M.B. from New London County, Connecticut writes:
Dear Mister Condo,
I live in a supposed self-managed community but the three-member board has appointed a member of the association to act as managing agent. He collects fees, signs contracts, sets budgets and is being paid monthly. He has no clue about condo CIOA Act or condo law and has made many very costly mistakes. The board also has appointed a person who lives in Florida and is not an elected member of the Board as Treasurer. I am deeply concerned about the failure of the Board to understand the importance of following CT CIOA Laws as well as current By-Laws and Documents of the Association.

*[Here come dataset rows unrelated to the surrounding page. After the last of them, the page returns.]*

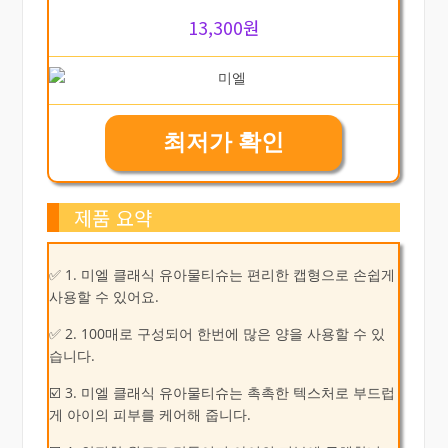
13,300원
최저가 확인
제품 요약
✅ 1. 미엘 클래식 유아물티슈는 편리한 캡형으로 손쉽게
사용할 수 있어요.
✅ 2. 100매로 구성되어 한번에 많은 양을 사용할 수 있
습니다.
☑️ 3. 미엘 클래식 유아물티슈는 촉촉한 텍스처로 부드럽
게 아이의 피부를 케어해 줍니다.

They claim they have been told by their attorney that this is permissible because they are a smaller community and as such they can hire this person as a managing agent.
Mister Condo replies:
M.B., the term self-managed simply means that the association has not hired an outside firm for management. You live in a self-managed association. The Board has hired a managing agent, which is their right. It isn’t ideal that the person they hired is also a unit owner because other owners may feel there is a conflict of interest, especially if the manager handles repairs and maintenance of his/her own unit in a preferred manner over other units. That being said, it isn’t a forbidden practice. The same is true for the hiring of a person to act as Treasurer although if the person is also a voting member of the Board that was neither elected nor appointed, that is a problem. As for adherence to CIOA, if you or any other member of the association feels their rights have been violated, a lawsuit would be in order. If the Board is getting advice from their attorney that they are acting within the scope of the law and the association’s governing documents, this discussion may be moot. I am not an attorney and if the association’s attorney is locally knowledgeable and claiming all is well, I would assume it to be so. All the best!